▸ WHAT YOU WILL DO: Using the records below, write out again exactly the lines that begin at the line containing "việc của bạn vào một nơi" and end at the line containing "ứng dụng di động ClickUp", and no other lines.

▸ PROVIDED DATA:
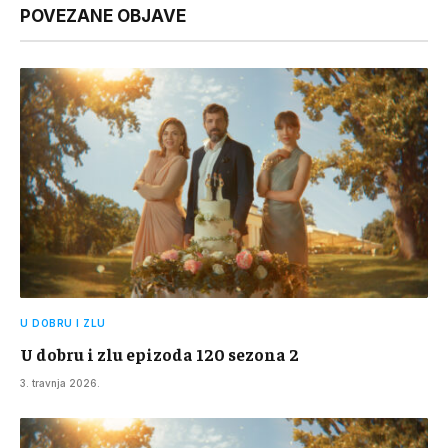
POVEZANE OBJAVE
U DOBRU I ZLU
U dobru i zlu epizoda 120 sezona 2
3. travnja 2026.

...

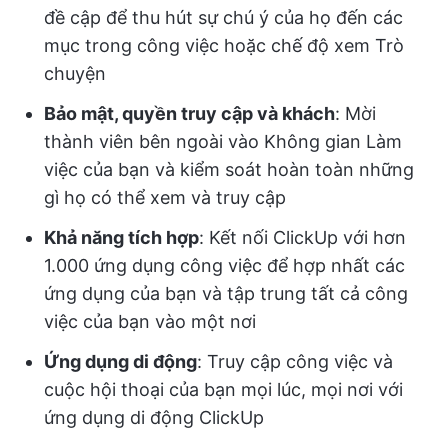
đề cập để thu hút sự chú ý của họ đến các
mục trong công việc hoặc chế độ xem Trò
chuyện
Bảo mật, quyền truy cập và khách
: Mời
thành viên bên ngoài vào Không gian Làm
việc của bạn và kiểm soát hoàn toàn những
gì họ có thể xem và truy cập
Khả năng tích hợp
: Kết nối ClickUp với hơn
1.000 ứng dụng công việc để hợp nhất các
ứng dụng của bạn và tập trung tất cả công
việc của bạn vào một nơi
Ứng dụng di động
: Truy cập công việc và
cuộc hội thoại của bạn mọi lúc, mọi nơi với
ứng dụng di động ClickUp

* * *

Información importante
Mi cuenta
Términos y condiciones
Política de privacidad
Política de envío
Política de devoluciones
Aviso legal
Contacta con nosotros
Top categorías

▸ WRITTEN RESPONSE:
việc của bạn vào một nơi
Ứng dụng di động
: Truy cập công việc và
cuộc hội thoại của bạn mọi lúc, mọi nơi với
ứng dụng di động ClickUp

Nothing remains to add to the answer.